A = [1 3; 1 2; 1 -1; 2 1];
rank(A);
[U,S,V] = svd(A);
left_null_A = transpose(U);
rows = (rank(A) + 1): size(left_null_A,1);
left_null_A = left_null_A(rows,:)
(left_null_A(1,:) + left_null_A(2,:)) * A

% Right null:

B = transpose(A);
rank(B);
[U,S,V] = svd(B);
right_null_B = transpose(V);
rows = (rank(B) + 1): size(right_null_B,1);
right_null_B(rows,:)
right_null_B = transpose(right_null_B(rows,:))
B * (right_null_B(:,1) + right_null_B(:,2))
---

In Python:

Python:

# Left null:

import numpy as np

A = np.matrix([[1,3], [1,2], [1, -1], [2,1]])
rank = np.linalg.matrix_rank(A)
U, s, V = np.linalg.svd(A, full_matrices = True)
t_U_A = np.transpose(U)
nrow = t_U_A.shape[0]
left_null_A = t_U_A[rank:nrow,:]
left_null_A
np.dot((left_null_A[0,:] + left_null_A[0,:]), A)

# Right null:

B = np.transpose(A)
rank = np.linalg.matrix_rank(B)
U, s, V = np.linalg.svd(B, full_matrices = True)
t_V_B = np.transpose(V)
ncols = t_V_B.shape[1]
right_null_B = t_V_B[:,rank:ncols]
right_null_B
np.dot(B, (right_null_B[:,0] + right_null_B[:,1]))

Answer 3

For an $m \times n$ matrix, where $m >= n$, the "full" SVD is given by $$ A = U\Sigma V^t $$ where $U$ is an $m \times m$ matrix, $\Sigma$ is an $m \times n$ matrix and $V$ is an $n \times n$ matrix.

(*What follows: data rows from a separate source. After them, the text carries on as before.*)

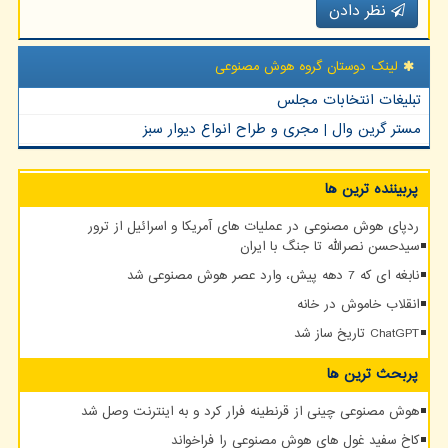
نظر دادن
لینک دوستان گروه هوش مصنوعی
تبلیغات انتخابات مجلس
مستر گرین وال | مجری و طراح انواع دیوار سبز
پربیننده ترین ها
ردپای هوش مصنوعی در عملیات های آمریکا و اسرائیل از ترور
سیدحسن نصرالله تا جنگ با ایران
نابغه ای که 7 دهه پیش، وارد عصر هوش مصنوعی شد
انقلاب خاموش در خانه
ChatGPT تاریخ ساز شد
پربحث ترین ها
هوش مصنوعی چینی از قرنطینه فرار کرد و به اینترنت وصل شد
کاخ سفید غول های هوش مصنوعی را فراخواند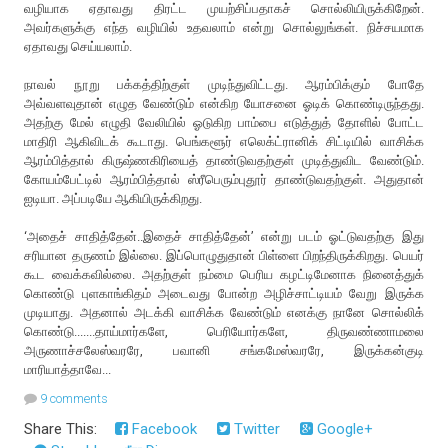
வழியாக ஏதாவது திரட்ட முயற்சிப்பதாகச் சொல்லியிருக்கிறேன்.
அவர்களுக்கு எந்த வழியில் உதவலாம் என்று சொல்லுங்கள். நிச்சயமாக
ஏதாவது செய்யலாம்.
நாவல் நூறு பக்கத்திற்குள் முடிந்துவிட்டது. ஆரம்பிக்கும் போதே
அவ்வளவுதான் எழுத வேண்டும் என்கிற யோசனை ஓடிக் கொண்டிருந்தது.
அதற்கு மேல் எழுதி வேலியில் ஓடுகிற பாம்பை எடுத்துத் தோளில் போட்ட
மாதிரி ஆகிவிடக் கூடாது. பெங்களூர் எலெக்ட்ரானிக் சிட்டியில் வாசிக்க
ஆரம்பித்தால் கிருஷ்ணகிரியைத் தாண்டுவதற்குள் முடித்துவிட வேண்டும்.
கோயம்பேட்டில் ஆரம்பித்தால் ஸ்ரீபெரும்புதூர் தாண்டுவதற்குள். அதுதான்
ஐடியா. அப்படியே ஆகியிருக்கிறது.
‘அதைச் சாதித்தேன்..இதைச் சாதித்தேன்’ என்று படம் ஓட்டுவதற்கு இது
சரியான தருணம் இல்லை. இப்பொழுதுதான் பிள்ளை பிறந்திருக்கிறது. பெயர்
கூட வைக்கவில்லை. அதற்குள் நம்மை பெரிய கழட்டிமேனாக நினைத்துக்
கொண்டு புளகாங்கிதம் அடைவது போன்ற அழிச்சாட்டியம் வேறு இருக்க
முடியாது. அதனால் அடக்கி வாசிக்க வேண்டும் எனக்கு நானே சொல்லிக்
கொண்டு.......தாய்மார்களே, பெரியோர்களே, திருவண்ணாமலை
அருணாச்சலேஸ்வரரே, பவானி சங்கமேஸ்வரரே, இருக்கன்குடி
மாரியாத்தாவே...
9 comments
Share This:
Facebook
Twitter
Google+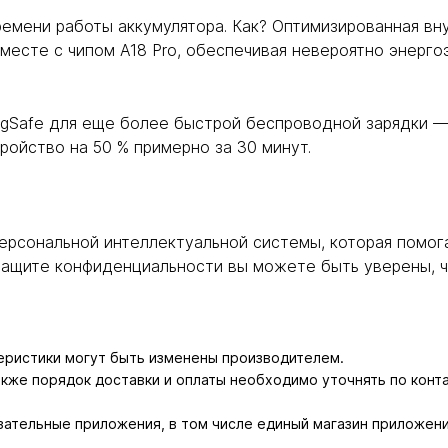
времени работы аккумулятора. Как? Оптимизированная в
вместе с чипом A18 Pro, обеспечивая невероятно энерг
gSafe для еще более быстрой беспроводной зарядки —
ройство на 50 % примерно за 30 минут.
e, персональной интеллектуальной системы, которая помо
 защите конфиденциальности вы можете быть уверены, ч
теристики могут быть изменены производителем.
также порядок доставки и оплаты необходимо уточнять по конт
зательные приложения, в том числе единый магазин приложени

You have calculated the "economical" version of the SVD where $U$ is an $m \times n$ and $S$ is $n \times n$. Thus, you have missed the information about the left null space given by the "full" matrix $U$. The full SVD is given by $$ U = \left[ \begin{array}{cc} -0.7304 & -0.2743 & -0.1764 & -0.6001 \\ -0.5238 & -0.0319 & 0.7303 & 0.4373\\ 0.0960 & 0.6954 & 0.4363 & -0.5629 \\ -0.4277 & 0.6635 & -0.4951 & 0.3629 \end{array} \right], $$

$$ \Sigma = \left[ \begin{array}{cc} 4.2674 & 0 \\ 0 & 1.9465 \\ 0 & 0 \\ 0 & 0 \end{array} \right], $$

$$ V = \left[ \begin{array}{cc} -0.4719 & 0.8817 \\ -0.8817 & -0.4719 \end{array} \right]. $$ If you need the null spaces then you should use the "full" SVD. However, most problems do not require the "full" SVD.